▶ **WHAT IS EXPECTED**
In the entries below, find the line with "10 лет. Отправьте" and the line with "Услуга Русские бани в Нижнем". Print those two and everything between them exactly, and nothing else.
-------
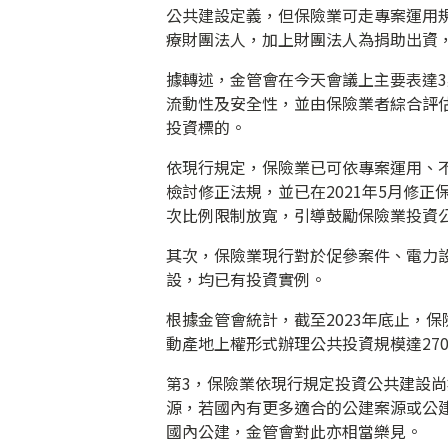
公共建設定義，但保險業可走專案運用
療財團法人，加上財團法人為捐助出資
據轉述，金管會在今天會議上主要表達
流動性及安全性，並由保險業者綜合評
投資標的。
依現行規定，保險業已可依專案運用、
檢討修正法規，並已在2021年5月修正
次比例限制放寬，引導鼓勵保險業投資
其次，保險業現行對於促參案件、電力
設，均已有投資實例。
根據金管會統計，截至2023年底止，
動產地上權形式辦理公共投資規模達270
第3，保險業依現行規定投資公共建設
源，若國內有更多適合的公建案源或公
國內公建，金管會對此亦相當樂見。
-------
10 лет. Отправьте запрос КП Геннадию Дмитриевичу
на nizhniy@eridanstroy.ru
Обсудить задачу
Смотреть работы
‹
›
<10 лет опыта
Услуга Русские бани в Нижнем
-------
▶ **WRITTEN ANSWER**
10 лет. Отправьте запрос КП Геннадию Дмитриевичу
на nizhniy@eridanstroy.ru
Обсудить задачу
Смотреть работы
‹
›
<10 лет опыта
Услуга Русские бани в Нижнем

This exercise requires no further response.